- **Problem to work on**: Once you know how many lines below hold "CURRENT", reply with that number and add nothing.

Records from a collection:
· · · · · · ·

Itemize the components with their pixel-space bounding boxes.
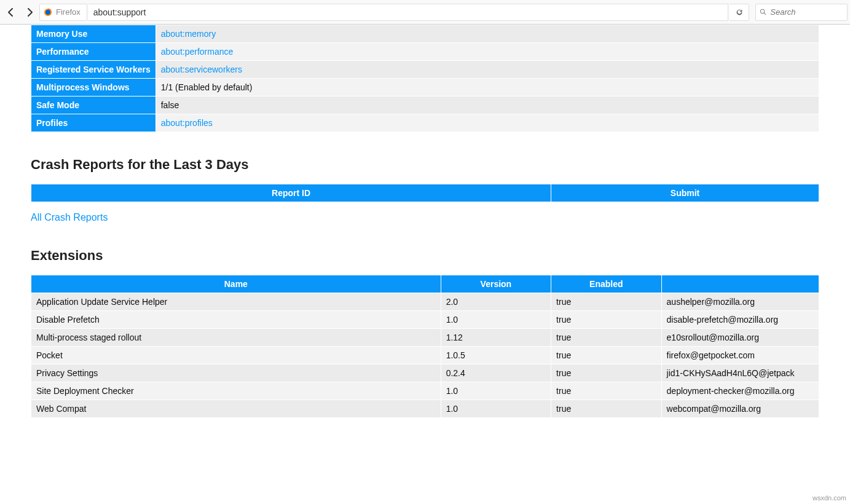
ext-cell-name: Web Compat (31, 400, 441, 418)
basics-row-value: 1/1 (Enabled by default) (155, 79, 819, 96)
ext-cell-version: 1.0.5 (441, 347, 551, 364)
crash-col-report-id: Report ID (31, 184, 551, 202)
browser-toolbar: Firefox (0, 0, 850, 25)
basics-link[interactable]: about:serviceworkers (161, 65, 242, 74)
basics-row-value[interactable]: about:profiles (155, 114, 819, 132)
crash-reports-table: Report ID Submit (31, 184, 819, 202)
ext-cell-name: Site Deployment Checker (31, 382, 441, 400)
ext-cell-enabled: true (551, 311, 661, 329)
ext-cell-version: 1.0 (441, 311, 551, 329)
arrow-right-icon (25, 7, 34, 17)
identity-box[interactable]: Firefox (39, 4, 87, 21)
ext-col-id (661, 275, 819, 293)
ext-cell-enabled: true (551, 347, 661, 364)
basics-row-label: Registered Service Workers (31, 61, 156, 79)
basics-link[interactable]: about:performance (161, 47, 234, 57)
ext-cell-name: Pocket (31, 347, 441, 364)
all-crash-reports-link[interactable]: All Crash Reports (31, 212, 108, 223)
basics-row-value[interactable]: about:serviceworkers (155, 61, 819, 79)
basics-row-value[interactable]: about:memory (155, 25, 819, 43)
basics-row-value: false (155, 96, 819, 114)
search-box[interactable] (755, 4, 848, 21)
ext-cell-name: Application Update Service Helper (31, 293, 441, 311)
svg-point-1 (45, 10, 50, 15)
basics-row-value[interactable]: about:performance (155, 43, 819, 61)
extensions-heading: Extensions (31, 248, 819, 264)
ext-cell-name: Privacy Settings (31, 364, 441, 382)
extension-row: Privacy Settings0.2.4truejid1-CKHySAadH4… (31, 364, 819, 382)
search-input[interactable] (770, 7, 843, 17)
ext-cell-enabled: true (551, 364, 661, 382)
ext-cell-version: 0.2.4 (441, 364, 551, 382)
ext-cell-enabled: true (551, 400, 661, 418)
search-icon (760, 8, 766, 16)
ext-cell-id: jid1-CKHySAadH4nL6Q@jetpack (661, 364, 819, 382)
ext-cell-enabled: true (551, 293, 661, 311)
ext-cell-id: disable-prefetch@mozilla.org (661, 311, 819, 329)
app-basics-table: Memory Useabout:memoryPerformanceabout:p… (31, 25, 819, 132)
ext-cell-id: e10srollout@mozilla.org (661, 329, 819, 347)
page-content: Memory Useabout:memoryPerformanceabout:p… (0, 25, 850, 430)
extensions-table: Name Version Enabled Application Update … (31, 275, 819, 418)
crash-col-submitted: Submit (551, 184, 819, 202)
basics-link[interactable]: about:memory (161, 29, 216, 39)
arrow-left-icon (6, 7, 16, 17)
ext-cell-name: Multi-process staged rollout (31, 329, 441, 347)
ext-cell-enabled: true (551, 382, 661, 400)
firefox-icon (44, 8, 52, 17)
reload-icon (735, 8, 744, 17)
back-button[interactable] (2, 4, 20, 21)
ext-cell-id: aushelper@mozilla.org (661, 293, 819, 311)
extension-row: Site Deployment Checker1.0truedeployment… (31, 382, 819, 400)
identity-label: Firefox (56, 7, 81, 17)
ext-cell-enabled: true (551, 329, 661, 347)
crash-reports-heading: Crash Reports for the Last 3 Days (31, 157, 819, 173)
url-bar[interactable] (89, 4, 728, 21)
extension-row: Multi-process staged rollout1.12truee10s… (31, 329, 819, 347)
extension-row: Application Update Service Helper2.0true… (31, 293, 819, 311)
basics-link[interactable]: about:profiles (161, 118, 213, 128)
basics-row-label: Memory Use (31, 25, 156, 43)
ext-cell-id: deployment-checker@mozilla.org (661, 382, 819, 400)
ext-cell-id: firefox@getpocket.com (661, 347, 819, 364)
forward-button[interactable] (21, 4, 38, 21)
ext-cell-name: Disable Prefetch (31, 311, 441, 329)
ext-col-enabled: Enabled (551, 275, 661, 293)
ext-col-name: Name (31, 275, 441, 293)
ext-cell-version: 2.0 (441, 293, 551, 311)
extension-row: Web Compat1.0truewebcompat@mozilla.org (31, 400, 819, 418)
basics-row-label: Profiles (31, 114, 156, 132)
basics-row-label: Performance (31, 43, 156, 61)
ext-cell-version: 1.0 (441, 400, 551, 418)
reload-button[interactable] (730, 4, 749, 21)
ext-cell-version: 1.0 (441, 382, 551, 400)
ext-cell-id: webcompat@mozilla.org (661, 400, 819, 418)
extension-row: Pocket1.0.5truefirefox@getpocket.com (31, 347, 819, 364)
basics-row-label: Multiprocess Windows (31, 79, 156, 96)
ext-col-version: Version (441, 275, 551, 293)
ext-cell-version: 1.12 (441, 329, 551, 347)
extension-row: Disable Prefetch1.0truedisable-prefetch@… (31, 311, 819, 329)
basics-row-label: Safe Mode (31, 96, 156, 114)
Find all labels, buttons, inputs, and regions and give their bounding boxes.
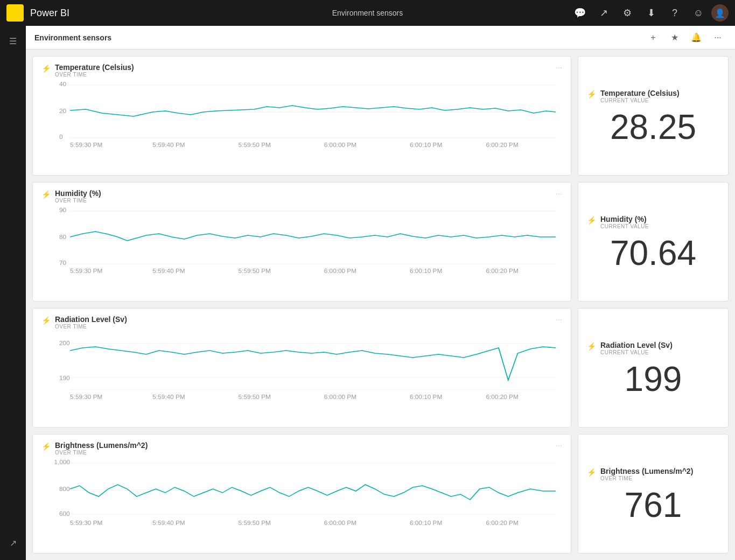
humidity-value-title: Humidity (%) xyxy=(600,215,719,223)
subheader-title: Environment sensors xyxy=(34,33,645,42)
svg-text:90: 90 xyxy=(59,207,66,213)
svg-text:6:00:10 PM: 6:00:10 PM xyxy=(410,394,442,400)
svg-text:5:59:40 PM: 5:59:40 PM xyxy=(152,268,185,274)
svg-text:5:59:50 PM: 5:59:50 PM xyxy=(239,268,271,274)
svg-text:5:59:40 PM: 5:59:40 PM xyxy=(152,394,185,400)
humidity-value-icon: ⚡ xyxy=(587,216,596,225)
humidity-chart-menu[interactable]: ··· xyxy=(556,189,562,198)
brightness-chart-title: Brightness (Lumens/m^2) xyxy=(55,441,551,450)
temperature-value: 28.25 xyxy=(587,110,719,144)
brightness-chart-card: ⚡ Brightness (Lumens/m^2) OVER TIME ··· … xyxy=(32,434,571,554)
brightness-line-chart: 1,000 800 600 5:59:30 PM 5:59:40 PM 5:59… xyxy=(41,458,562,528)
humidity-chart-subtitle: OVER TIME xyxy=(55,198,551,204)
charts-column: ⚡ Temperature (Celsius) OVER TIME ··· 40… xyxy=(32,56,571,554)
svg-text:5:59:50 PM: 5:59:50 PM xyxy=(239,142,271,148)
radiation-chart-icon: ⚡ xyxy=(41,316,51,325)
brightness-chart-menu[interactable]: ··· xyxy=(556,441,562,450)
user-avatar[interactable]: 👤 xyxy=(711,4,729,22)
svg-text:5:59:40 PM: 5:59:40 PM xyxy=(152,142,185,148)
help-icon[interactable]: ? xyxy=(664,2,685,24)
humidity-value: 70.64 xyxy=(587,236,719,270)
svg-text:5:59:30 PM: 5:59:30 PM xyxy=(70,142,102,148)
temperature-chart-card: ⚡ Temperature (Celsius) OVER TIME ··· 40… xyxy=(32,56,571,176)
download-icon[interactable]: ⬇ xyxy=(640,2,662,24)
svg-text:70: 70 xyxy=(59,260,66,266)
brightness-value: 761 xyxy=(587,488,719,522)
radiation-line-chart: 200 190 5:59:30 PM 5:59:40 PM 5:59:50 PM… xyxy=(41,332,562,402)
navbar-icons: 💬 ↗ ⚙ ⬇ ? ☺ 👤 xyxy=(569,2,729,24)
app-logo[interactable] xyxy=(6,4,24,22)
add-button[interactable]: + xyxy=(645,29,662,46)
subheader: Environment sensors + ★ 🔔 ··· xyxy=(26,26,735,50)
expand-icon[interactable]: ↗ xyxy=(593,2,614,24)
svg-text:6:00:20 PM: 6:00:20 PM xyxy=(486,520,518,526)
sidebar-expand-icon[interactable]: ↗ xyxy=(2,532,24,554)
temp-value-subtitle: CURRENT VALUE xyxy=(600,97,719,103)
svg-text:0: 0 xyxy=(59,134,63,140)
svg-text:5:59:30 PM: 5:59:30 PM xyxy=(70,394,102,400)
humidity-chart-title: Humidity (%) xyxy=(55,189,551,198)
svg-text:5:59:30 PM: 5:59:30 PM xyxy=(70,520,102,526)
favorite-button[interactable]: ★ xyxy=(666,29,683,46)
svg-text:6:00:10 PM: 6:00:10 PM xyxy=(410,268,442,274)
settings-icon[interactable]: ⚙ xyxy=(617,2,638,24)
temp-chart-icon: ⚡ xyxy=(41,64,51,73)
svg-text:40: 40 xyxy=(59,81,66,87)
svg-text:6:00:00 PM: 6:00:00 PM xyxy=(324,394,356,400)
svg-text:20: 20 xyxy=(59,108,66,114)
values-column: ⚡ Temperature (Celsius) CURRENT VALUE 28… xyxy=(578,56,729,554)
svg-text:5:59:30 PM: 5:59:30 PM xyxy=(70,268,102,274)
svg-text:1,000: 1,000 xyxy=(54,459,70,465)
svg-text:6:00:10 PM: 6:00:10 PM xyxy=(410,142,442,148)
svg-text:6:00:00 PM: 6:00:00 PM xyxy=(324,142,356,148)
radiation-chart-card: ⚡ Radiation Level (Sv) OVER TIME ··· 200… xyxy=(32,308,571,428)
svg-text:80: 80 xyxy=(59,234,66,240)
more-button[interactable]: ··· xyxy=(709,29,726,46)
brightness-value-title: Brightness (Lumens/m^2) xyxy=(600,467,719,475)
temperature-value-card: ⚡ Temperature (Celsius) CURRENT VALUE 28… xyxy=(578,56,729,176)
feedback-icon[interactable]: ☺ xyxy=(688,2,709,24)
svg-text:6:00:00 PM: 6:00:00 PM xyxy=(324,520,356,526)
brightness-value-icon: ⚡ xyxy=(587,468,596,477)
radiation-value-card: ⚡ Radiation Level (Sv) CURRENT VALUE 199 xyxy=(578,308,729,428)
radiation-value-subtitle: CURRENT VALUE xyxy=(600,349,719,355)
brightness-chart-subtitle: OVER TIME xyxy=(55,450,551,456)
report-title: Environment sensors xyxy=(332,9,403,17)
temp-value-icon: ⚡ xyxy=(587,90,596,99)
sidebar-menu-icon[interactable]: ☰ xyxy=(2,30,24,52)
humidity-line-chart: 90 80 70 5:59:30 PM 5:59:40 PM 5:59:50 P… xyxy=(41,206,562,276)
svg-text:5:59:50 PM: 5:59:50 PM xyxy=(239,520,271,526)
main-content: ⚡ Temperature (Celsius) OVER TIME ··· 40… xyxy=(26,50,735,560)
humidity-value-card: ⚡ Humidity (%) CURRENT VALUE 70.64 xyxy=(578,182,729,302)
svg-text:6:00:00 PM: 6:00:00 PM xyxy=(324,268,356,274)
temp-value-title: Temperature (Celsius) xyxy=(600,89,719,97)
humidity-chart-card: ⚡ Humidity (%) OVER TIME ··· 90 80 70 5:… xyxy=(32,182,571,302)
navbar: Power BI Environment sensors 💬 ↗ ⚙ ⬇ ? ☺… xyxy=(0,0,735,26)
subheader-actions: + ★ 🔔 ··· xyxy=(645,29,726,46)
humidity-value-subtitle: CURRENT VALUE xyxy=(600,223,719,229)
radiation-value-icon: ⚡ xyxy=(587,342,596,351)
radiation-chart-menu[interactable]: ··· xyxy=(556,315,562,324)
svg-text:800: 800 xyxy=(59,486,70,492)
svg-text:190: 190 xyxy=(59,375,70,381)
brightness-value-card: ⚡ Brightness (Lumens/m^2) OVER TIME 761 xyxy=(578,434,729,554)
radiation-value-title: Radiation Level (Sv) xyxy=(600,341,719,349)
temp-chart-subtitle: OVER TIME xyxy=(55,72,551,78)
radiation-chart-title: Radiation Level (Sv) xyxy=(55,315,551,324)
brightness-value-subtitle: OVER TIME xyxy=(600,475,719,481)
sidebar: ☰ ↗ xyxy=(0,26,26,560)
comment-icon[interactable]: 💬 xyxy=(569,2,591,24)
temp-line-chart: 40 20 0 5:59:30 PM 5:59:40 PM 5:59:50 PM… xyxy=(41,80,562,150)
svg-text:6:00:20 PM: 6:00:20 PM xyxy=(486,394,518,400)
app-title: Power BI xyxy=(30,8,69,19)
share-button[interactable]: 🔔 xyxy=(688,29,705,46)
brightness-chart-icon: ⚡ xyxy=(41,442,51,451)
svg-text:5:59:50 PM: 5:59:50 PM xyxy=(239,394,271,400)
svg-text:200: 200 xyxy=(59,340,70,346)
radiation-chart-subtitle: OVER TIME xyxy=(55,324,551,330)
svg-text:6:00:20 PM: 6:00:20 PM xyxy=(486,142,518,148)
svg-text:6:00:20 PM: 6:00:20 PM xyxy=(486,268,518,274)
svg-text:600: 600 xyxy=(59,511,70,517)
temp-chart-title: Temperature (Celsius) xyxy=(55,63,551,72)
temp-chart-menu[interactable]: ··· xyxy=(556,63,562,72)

· · · · · · ·

- **Result**: 7